### What to do
The answer must be every entry below, word for word, with the pictures left out.

### Record extracts
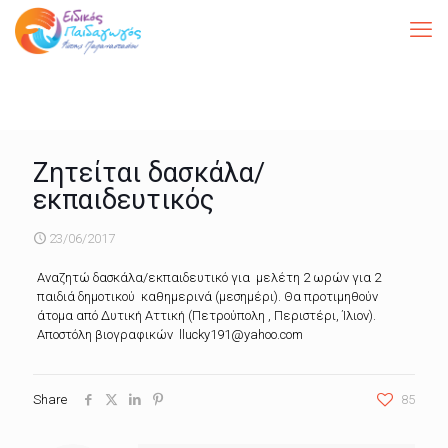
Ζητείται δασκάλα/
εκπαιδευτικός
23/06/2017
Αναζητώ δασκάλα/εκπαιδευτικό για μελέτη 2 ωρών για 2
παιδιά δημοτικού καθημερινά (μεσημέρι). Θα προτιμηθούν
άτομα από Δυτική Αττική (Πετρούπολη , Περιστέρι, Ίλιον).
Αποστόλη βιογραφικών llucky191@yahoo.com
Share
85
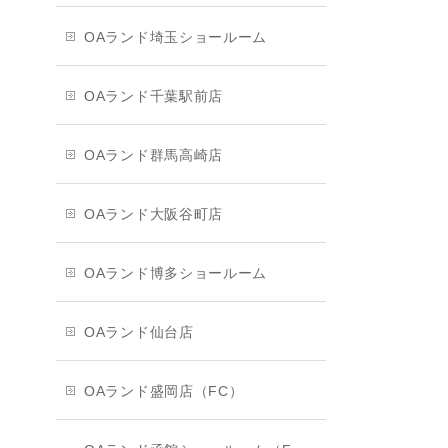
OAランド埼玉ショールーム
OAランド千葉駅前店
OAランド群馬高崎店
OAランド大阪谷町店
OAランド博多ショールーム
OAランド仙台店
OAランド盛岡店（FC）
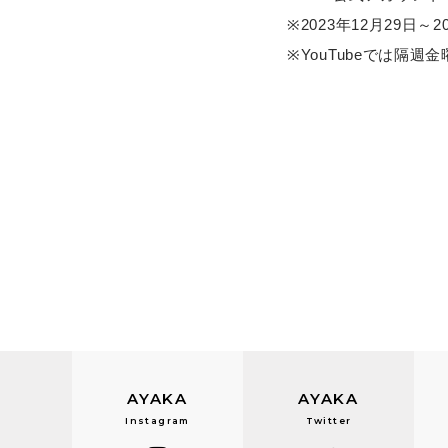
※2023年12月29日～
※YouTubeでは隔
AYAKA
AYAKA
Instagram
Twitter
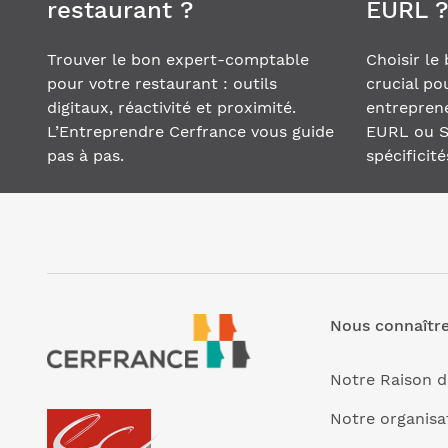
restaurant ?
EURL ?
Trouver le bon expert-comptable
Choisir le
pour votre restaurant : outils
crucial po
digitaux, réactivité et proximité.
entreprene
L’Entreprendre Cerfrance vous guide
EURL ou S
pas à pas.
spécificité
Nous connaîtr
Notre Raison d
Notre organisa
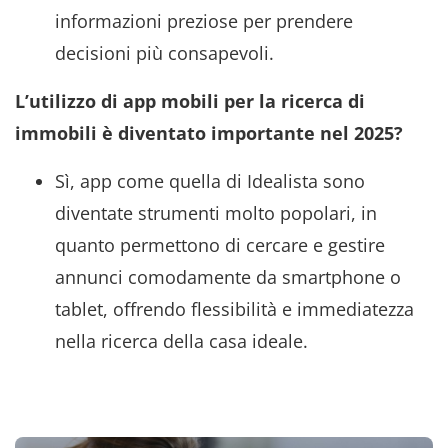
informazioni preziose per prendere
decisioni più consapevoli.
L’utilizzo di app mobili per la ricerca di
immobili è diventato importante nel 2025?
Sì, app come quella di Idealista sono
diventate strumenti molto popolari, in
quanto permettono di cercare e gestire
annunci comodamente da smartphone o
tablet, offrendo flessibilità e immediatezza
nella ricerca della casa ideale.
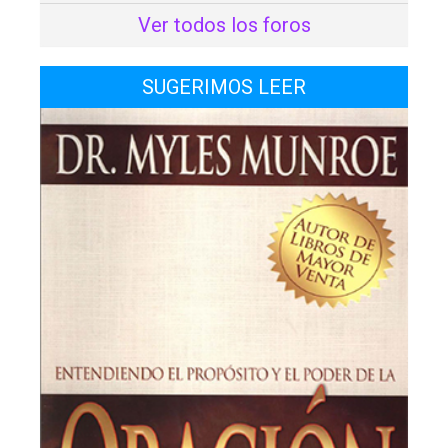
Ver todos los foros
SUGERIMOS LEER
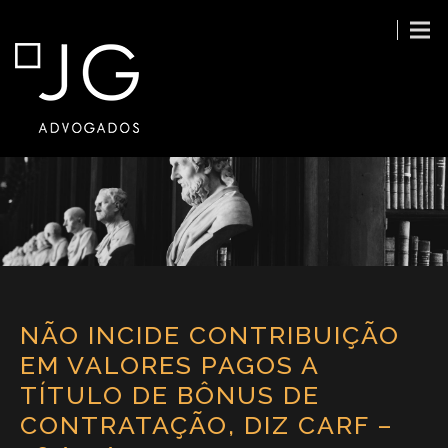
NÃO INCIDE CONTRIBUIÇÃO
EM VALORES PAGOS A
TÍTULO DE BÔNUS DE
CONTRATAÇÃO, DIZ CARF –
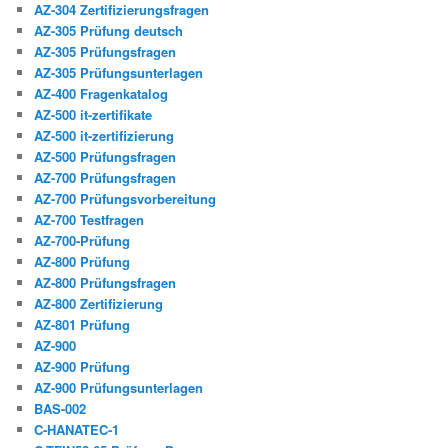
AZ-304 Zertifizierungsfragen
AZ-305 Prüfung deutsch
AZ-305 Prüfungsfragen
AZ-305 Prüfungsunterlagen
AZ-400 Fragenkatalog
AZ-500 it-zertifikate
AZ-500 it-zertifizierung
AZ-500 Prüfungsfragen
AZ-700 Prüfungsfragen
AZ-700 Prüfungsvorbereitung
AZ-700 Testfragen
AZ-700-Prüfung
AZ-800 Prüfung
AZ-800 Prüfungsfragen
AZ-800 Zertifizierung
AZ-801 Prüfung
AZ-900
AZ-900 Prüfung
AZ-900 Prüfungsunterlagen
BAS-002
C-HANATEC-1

### Reply to the exercise
Ζητείται δασκάλα/
εκπαιδευτικός
23/06/2017
Αναζητώ δασκάλα/εκπαιδευτικό για μελέτη 2 ωρών για 2
παιδιά δημοτικού καθημερινά (μεσημέρι). Θα προτιμηθούν
άτομα από Δυτική Αττική (Πετρούπολη , Περιστέρι, Ίλιον).
Αποστόλη βιογραφικών llucky191@yahoo.com
Share
85
OAランド埼玉ショールーム
OAランド千葉駅前店
OAランド群馬高崎店
OAランド大阪谷町店
OAランド博多ショールーム
OAランド仙台店
OAランド盛岡店（FC）
※2023年12月29日～
※YouTubeでは隔
AYAKA
AYAKA
Instagram
Twitter
restaurant ?
EURL ?
Trouver le bon expert-comptable
Choisir le
pour votre restaurant : outils
crucial po
digitaux, réactivité et proximité.
entreprene
L’Entreprendre Cerfrance vous guide
EURL ou S
pas à pas.
spécificité
Nous connaîtr
Notre Raison d
Notre organisa
informazioni preziose per prendere
decisioni più consapevoli.
L’utilizzo di app mobili per la ricerca di
immobili è diventato importante nel 2025?
Sì, app come quella di Idealista sono
diventate strumenti molto popolari, in
quanto permettono di cercare e gestire
annunci comodamente da smartphone o
tablet, offrendo flessibilità e immediatezza
nella ricerca della casa ideale.
Ver todos los foros
SUGERIMOS LEER
NÃO INCIDE CONTRIBUIÇÃO
EM VALORES PAGOS A
TÍTULO DE BÔNUS DE
CONTRATAÇÃO, DIZ CARF –
AZ-304 Zertifizierungsfragen
AZ-305 Prüfung deutsch
AZ-305 Prüfungsfragen
AZ-305 Prüfungsunterlagen
AZ-400 Fragenkatalog
AZ-500 it-zertifikate
AZ-500 it-zertifizierung
AZ-500 Prüfungsfragen
AZ-700 Prüfungsfragen
AZ-700 Prüfungsvorbereitung
AZ-700 Testfragen
AZ-700-Prüfung
AZ-800 Prüfung
AZ-800 Prüfungsfragen
AZ-800 Zertifizierung
AZ-801 Prüfung
AZ-900
AZ-900 Prüfung
AZ-900 Prüfungsunterlagen
BAS-002
C-HANATEC-1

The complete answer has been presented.